━━━ Record set ━━━

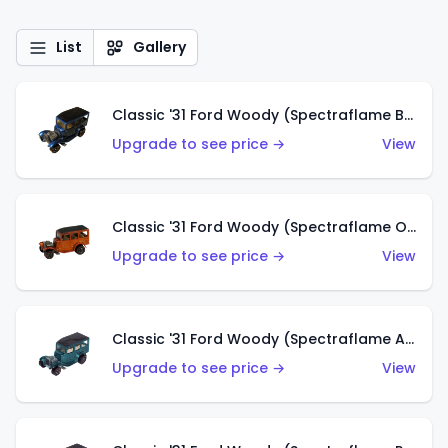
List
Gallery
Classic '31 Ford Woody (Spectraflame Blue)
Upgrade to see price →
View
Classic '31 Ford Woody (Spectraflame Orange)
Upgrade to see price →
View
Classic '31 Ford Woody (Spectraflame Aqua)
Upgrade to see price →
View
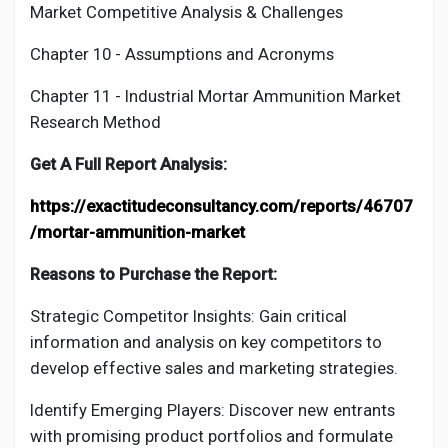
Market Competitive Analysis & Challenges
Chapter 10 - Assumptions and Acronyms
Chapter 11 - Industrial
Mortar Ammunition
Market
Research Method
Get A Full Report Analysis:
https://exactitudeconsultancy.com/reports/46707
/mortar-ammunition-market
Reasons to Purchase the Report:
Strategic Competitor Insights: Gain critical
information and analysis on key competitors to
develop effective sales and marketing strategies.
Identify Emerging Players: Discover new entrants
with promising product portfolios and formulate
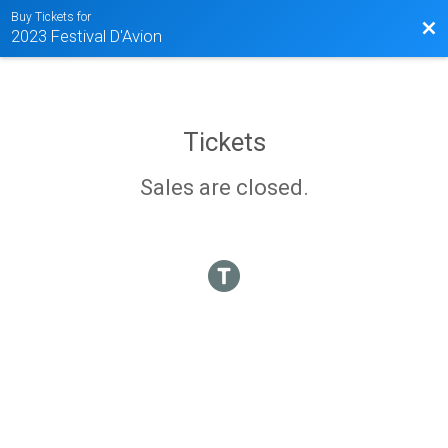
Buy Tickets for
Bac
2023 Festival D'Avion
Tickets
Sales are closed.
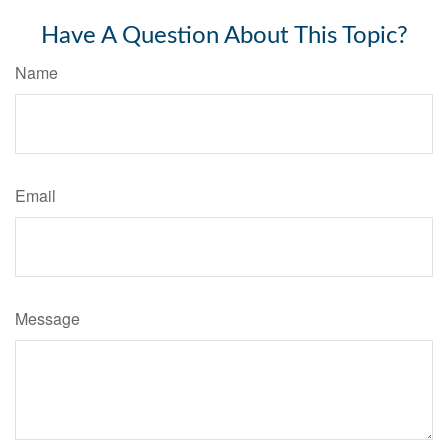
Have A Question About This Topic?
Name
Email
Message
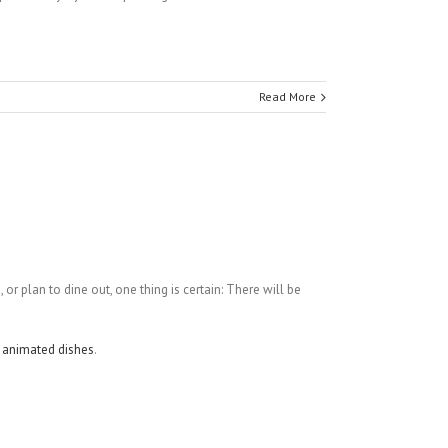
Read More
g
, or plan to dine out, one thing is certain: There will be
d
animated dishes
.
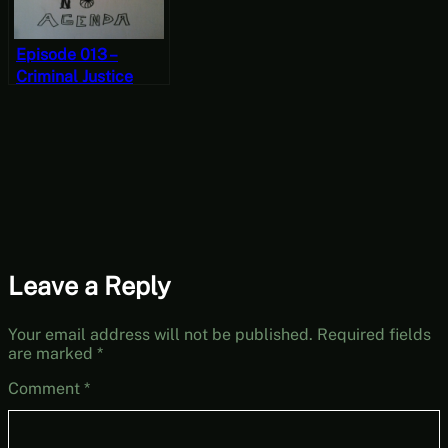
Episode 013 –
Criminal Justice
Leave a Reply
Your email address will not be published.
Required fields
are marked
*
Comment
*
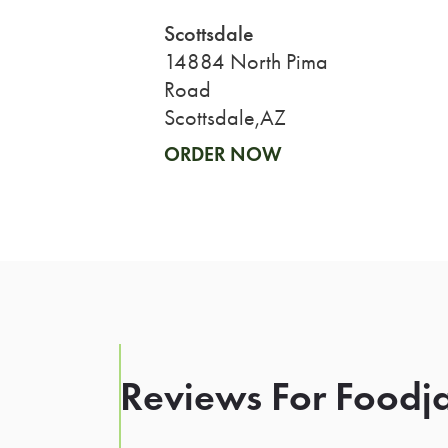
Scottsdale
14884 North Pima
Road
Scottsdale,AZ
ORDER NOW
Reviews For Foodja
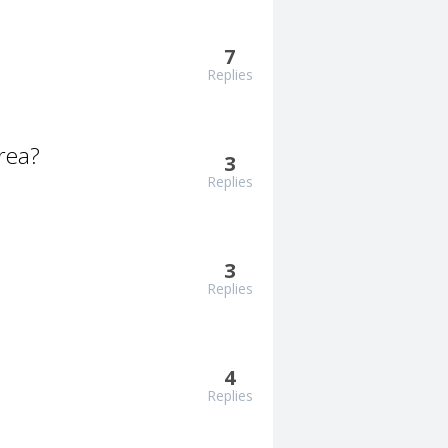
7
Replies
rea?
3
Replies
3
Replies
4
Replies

━━━

Problem
The lines from the one holding "Episode 013 –" through the end of the entries are to be transcribed exactly, both ends included, with the pictures left out.

Completed task
Episode 013 –
Criminal Justice
Leave a Reply
Your email address will not be published.
Required fields
are marked
*
Comment
*
Scottsdale
14884 North Pima
Road
Scottsdale,AZ
ORDER NOW
Reviews For Foodja
7
Replies
rea?
3
Replies
3
Replies
4
Replies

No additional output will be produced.